- **The problem**: Which lines of the entries below include "panel"? List them all.

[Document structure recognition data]
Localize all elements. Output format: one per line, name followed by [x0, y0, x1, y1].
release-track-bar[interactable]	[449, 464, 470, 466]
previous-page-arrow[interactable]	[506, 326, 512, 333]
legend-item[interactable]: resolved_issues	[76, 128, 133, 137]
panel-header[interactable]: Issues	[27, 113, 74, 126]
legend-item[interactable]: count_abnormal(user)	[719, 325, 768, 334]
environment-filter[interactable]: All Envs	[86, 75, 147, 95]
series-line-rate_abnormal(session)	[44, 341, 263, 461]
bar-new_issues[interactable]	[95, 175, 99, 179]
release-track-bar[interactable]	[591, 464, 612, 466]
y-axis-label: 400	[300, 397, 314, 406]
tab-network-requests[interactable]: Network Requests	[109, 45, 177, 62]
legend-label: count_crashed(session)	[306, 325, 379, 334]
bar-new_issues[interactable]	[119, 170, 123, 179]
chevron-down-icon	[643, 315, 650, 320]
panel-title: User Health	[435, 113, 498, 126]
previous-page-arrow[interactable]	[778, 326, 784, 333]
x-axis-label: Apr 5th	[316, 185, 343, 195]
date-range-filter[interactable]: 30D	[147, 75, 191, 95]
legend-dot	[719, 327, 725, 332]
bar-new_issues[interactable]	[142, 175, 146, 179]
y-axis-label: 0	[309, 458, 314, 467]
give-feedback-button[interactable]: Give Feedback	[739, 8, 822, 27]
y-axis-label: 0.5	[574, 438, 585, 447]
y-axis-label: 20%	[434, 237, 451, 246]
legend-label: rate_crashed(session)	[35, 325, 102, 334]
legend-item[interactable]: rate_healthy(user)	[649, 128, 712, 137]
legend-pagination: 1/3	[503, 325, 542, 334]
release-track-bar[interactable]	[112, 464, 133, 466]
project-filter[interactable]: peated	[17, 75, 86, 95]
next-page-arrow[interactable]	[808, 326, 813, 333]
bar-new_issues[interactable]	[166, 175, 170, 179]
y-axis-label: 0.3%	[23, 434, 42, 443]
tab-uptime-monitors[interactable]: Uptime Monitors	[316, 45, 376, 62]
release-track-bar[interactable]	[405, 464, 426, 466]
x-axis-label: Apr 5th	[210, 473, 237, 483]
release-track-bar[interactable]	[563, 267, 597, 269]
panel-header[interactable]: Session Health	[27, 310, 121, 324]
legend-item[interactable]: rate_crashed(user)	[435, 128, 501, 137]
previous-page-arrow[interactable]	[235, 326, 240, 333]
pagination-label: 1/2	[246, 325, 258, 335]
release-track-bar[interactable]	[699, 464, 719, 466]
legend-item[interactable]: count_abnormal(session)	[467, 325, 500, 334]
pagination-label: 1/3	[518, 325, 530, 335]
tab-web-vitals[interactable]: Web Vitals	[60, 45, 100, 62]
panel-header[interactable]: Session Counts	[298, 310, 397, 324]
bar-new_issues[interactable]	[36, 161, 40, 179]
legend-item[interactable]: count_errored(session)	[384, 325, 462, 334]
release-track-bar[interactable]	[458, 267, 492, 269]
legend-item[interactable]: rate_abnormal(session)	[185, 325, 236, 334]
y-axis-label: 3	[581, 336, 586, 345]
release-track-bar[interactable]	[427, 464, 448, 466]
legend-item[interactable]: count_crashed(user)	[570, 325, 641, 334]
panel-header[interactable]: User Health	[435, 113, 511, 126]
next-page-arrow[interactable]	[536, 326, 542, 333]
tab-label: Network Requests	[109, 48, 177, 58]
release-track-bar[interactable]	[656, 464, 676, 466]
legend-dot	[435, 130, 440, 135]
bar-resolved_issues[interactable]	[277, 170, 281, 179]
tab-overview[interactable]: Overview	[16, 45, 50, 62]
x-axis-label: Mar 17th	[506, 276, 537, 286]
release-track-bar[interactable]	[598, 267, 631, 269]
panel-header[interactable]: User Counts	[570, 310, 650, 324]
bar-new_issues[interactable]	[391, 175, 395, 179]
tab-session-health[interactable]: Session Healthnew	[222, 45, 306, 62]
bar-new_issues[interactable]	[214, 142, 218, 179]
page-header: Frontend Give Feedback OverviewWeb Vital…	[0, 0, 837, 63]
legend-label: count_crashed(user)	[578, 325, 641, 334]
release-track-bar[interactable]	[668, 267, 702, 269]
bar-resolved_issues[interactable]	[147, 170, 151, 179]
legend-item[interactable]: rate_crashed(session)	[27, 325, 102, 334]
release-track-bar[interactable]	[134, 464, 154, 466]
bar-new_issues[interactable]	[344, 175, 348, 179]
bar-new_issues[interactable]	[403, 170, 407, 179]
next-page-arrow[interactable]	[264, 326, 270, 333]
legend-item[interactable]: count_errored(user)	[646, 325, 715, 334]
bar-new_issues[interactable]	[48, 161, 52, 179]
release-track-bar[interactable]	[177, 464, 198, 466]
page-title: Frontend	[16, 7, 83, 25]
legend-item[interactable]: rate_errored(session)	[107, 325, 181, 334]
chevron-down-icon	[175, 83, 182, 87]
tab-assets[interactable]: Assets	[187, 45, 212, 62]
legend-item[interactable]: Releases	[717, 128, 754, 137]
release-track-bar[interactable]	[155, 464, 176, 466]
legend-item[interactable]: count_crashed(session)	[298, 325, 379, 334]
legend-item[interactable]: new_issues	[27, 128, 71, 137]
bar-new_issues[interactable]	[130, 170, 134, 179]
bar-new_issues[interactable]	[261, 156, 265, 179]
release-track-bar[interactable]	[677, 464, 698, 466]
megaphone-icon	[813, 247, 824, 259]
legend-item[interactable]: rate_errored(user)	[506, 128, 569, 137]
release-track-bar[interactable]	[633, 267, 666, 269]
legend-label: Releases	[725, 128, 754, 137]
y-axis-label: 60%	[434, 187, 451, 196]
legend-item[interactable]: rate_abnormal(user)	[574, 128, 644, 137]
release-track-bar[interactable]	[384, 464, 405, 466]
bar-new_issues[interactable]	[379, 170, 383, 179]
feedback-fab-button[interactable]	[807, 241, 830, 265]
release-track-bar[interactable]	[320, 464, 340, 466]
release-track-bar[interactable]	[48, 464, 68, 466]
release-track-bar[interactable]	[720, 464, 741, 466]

...

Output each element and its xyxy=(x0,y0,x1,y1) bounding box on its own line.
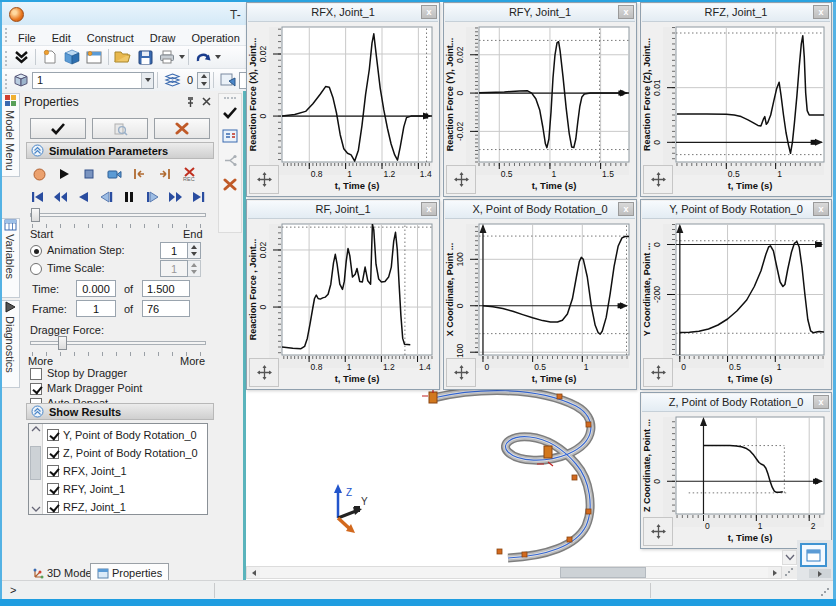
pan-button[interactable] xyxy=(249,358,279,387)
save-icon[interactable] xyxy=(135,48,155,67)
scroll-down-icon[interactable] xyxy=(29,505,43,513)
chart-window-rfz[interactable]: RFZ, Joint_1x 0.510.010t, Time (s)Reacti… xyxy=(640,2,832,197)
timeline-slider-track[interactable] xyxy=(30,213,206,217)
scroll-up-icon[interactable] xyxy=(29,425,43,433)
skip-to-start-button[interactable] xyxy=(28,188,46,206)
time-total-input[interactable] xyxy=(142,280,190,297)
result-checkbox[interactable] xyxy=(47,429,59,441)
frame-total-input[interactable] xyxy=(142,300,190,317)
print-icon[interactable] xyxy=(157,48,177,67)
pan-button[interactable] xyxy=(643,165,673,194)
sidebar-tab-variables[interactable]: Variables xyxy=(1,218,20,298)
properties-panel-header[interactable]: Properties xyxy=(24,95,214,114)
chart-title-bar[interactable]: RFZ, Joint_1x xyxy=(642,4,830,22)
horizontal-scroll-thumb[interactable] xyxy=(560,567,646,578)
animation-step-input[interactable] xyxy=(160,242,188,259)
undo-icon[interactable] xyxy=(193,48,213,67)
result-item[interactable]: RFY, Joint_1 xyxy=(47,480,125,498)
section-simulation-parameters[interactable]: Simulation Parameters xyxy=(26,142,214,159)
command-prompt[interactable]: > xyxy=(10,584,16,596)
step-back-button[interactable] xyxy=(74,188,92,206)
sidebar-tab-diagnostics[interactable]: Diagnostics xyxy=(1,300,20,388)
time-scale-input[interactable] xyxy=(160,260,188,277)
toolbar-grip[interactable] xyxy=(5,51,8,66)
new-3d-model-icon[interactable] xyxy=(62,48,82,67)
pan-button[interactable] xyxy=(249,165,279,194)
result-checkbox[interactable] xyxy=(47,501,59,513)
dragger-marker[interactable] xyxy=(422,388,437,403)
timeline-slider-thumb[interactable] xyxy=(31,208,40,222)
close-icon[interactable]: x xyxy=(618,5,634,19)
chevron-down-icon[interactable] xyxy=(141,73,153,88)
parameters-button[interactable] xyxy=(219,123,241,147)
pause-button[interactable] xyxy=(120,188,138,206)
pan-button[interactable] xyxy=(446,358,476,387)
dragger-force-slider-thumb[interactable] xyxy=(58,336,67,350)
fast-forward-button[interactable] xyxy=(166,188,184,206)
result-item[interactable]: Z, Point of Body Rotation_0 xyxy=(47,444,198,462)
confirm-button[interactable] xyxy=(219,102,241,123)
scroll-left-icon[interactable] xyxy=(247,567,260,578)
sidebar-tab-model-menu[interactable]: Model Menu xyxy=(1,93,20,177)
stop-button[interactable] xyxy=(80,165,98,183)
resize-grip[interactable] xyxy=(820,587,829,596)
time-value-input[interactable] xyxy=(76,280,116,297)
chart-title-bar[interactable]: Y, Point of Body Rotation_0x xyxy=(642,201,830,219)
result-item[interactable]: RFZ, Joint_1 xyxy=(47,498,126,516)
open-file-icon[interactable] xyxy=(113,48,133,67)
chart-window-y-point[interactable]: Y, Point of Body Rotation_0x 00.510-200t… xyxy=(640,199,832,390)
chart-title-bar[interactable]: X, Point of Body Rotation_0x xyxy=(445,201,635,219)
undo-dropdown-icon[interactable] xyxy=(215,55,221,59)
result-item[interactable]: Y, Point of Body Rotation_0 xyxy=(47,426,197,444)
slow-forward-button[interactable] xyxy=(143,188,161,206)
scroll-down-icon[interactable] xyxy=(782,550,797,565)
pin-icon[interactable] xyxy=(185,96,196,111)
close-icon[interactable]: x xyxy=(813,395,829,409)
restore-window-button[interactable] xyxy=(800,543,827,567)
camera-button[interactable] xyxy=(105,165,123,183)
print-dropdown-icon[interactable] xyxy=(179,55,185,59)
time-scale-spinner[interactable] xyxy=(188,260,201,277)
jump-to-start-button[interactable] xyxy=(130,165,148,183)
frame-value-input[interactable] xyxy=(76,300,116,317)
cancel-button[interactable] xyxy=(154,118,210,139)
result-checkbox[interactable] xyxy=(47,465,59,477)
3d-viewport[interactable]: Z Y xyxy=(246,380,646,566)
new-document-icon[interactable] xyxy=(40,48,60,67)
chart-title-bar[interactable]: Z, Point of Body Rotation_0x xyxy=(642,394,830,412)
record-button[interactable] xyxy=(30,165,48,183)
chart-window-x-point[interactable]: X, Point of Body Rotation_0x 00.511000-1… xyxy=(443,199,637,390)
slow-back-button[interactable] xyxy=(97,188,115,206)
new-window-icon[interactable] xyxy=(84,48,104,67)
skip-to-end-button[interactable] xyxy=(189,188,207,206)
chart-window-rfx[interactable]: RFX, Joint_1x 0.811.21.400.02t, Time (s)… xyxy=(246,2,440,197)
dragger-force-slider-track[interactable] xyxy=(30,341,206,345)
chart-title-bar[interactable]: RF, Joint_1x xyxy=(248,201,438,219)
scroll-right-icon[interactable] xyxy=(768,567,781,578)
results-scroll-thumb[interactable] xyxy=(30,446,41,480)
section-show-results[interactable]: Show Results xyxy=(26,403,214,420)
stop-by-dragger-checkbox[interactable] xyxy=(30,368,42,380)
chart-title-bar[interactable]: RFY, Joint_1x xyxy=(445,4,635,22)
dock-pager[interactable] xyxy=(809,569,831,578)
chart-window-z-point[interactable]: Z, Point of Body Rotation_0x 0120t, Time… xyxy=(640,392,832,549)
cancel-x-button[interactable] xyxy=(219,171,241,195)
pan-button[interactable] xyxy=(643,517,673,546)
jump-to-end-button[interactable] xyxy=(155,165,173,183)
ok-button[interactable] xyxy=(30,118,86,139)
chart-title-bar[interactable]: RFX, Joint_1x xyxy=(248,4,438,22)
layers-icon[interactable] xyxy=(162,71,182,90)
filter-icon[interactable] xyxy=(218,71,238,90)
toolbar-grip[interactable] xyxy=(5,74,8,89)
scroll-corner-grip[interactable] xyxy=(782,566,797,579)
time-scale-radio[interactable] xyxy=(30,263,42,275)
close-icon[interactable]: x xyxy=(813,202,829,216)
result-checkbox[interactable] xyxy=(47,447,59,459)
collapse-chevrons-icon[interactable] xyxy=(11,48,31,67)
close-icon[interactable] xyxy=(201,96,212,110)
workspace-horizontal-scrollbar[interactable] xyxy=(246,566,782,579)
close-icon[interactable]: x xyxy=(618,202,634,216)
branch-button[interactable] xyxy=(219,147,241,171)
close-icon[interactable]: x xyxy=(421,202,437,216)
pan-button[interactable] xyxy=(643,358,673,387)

- **Your solution**:
panel-header[interactable]: Issues	[27, 113, 74, 126]
panel-title: User Health	[435, 113, 498, 126]
panel-header[interactable]: Session Health	[27, 310, 121, 324]
panel-header[interactable]: Session Counts	[298, 310, 397, 324]
panel-header[interactable]: User Health	[435, 113, 511, 126]
panel-header[interactable]: User Counts	[570, 310, 650, 324]
properties-panel-header[interactable]: Properties xyxy=(24,95,214,114)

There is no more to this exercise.